BTC–ETH Regime Modeling
This project builds and tests a Hidden Markov Model (HMM) that classifies structural market regimes in Bitcoin and Ethereum based on 1-minute OHLCV data from Bitstamp (https://www.kaggle.com/datasets/mczielinski/bitcoin-historical-data/ and https://www.kaggle.com/datasets/viniciusqroz/ethereum-historical-data).
It is designed to identify volatility and correlation phases—risk-on, risk-off, and neutral—and to evaluate how predictive or useful these regimes are across multiple timeframes and forecast horizons.
Project Overview
Goals
- Detect repeating market “regimes” using unsupervised learning.
- Evaluate how those regimes behave across timeframes and forecast horizons.

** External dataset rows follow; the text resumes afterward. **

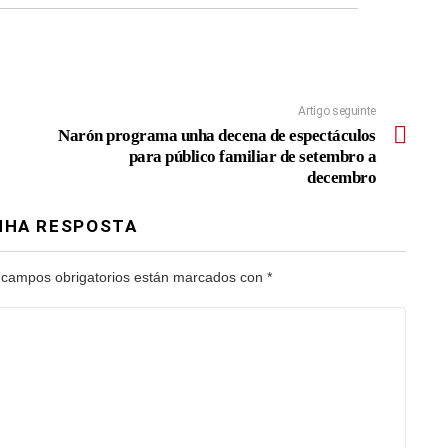
Artigo seguinte
Narón programa unha decena de espectáculos
para público familiar de setembro a
decembro
NHA RESPOSTA
 campos obrigatorios están marcados con
*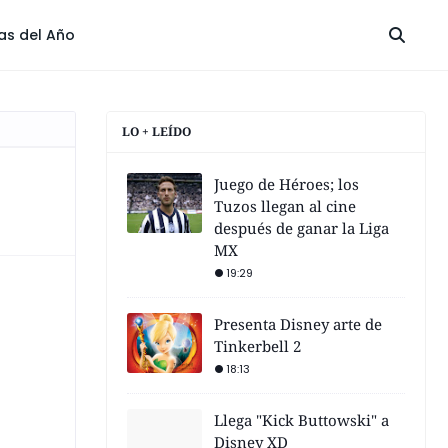
las del Año
LO + LEÍDO
Juego de Héroes; los
Tuzos llegan al cine
después de ganar la Liga
MX
19:29
Presenta Disney arte de
Tinkerbell 2
18:13
Llega "Kick Buttowski" a
Disney XD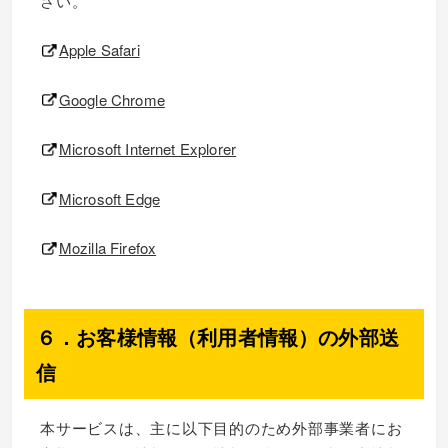
さい。
Apple Safari
Google Chrome
Microsoft Internet Explorer
Microsoft Edge
Mozilla Firefox
６．お客様情報（利用者情報）の外部送
信
本サービスは、主に以下目的のため外部事業者にお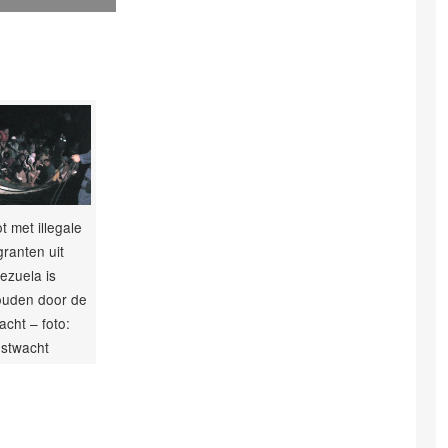
t met illegale
ranten uit
ezuela is
uden door de
acht – foto:
stwacht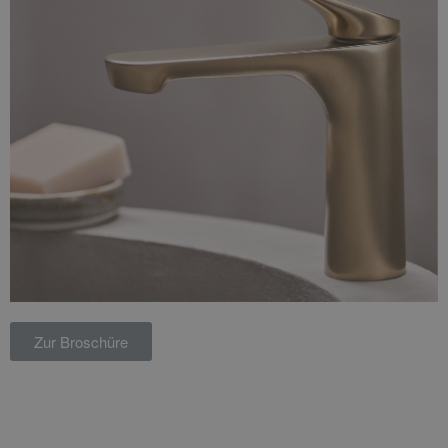
Zur Broschüre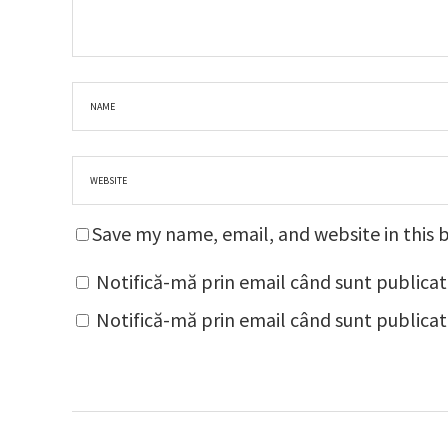
Save my name, email, and website in this 
Notifică-mă prin email când sunt publicat
Notifică-mă prin email când sunt publicate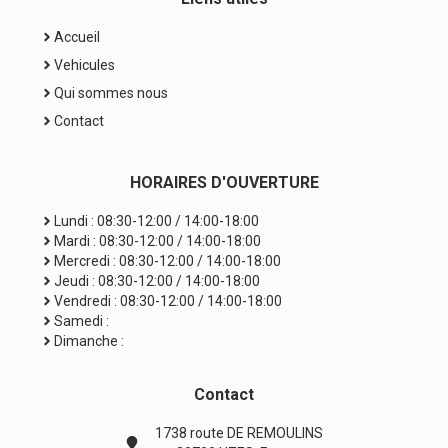
Accueil
Vehicules
Qui sommes nous
Contact
HORAIRES
D'OUVERTURE
Lundi : 08:30-12:00 / 14:00-18:00
Mardi : 08:30-12:00 / 14:00-18:00
Mercredi : 08:30-12:00 / 14:00-18:00
Jeudi : 08:30-12:00 / 14:00-18:00
Vendredi : 08:30-12:00 / 14:00-18:00
Samedi :
Dimanche :
Contact
1738 route DE REMOULINS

- Use regime identification to select trading strategies per market state, rather than predict short-term direction.
Datasets
Two synchronized 1-minute OHLCV datasets:
btcusd_1-min_data.csvethusd_1min_ohlc.csv
Both sourced from Bitstamp (Kaggle datasets).
Architecture
1. main.py
Core experiment runner. Implements:
-
Feature construction:
- Multi-scale realized volatility (
rv_*) - Trend ratios (
trend_*) - Rolling BTC–ETH correlations (
corr_*) - Cross-asset beta and divergence
- Liquidity proxies (
volratio,vol_sum,vol_diff)
- Multi-scale realized volatility (
-
Hidden Markov Model: Gaussian emissions, diagonal covariance.
-
Randomized time-split validation: multiple random train/test windows with configurable embargo gap to avoid leakage.
-
Metrics:
- Hit rate (directional accuracy)
- Annualized Sharpe ratio of the regime-implied signal
- Mean ± std across random splits
This script explores model robustness across different resample rules (e.g. 30min, 45min, 1H).
2. main_conf_metrics.py
Lightweight evaluator used for the confidence and coverage sweep.
-
Adds a
--confparameter to control how confident the model must be before emitting a trade (pseudo-ETSC gate). -
Prints per-run metrics:
cov: coverage (fraction of bars with predictions)hit: overall hit ratehit_trades: accuracy conditional on tradingSharpe: annualized risk-adjusted performance
Used by shell scripts to benchmark many timeframes and confidence thresholds.
3. Shell scripts
run_grid.sh
Runs a large grid of:
- multiple resample rules (e.g. 20 min – 60 min),
- multiple horizons (e.g. 2–6 bars ahead).
run_focus.sh
Focuses on the most promising regions (37–41 min, 49–59 min) and sweeps confidence thresholds (0.45 – 0.60). Produces concise summary lines for each combination.
Key Findings
-
Optimal timeframe: ~35 – 45 minutes consistently yields the highest Sharpe ratios (~2.2–2.3).
-
Forecast horizon: Best performance around two bars ahead (~80 min look-ahead for 40 min bars).
-
Confidence threshold: Little effect between 0.45–0.60; model already confident on > 90 % of bars.
-
Interpretation: Regimes reflect volatility and structure, not raw direction. Use them to switch strategy archetypes (trend vs. mean-reversion) rather than predict sign.
Example Usage
Single test
python main.py \
--btc ../data/btcusd_1-min_data.csv \
--eth ../data/ethusd_1min_ohlc.csv \
--rules "30min,45min,1H" \
--states 3 \
--horizon 60
Confidence and coverage sweep
./run_focus.sh
Typical Output
# Randomized time-split comparison
States=3 HorizonMin=60 Splits=8 TestBars=500 GapBars=24
rule splits hit sharpe
45min 8 0.4642 ± 0.0071 2.0575 ± 0.0413
39min 8 0.4662 ± 0.0083 2.3124 ± 0.0502
30min 8 0.4632 ± 0.0090 2.0331 ± 0.0368
Interpretation for Strategy Design
| Regime Type | Market Traits | Suggested Strategy |
|---|---|---|
| High-vol / decoupled | large ETH/BTC divergence | Momentum / Breakout |
| Low-vol / correlated | calm, mean-reverting | Reversion / Market-Making |
| Neutral | noisy transitions | Flat / Reduced exposure |
Requirements
- Python ≥ 3.11
- Environment manager: uv (fast Python package installer and environment manager)
Setup
Create and activate a local environment using uv:
# from the project root
uv venv
source .venv/bin/activate
# install dependencies
uv pip install numpy pandas scikit-learn hmmlearn
Repository Structure
.
├── main.py # core HMM regime experiment with CV
├── main_conf_metrics.py # confidence/coverage sweep
├── run_grid.sh # full grid search over horizons/timeframes
├── run_focus.sh # focused confidence sweep
├── README.md